▶ [What is required]:
The pictures are to be dropped, and the records below are to be restated word for word.

Record set: Begin

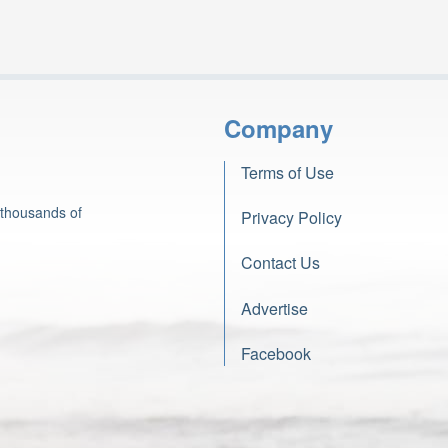
Company
Terms of Use
 thousands of
Privacy Policy
Contact Us
Advertise
Facebook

Record set: End

▶ [Completed exercise]:
Company
Terms of Use
 thousands of
Privacy Policy
Contact Us
Advertise
Facebook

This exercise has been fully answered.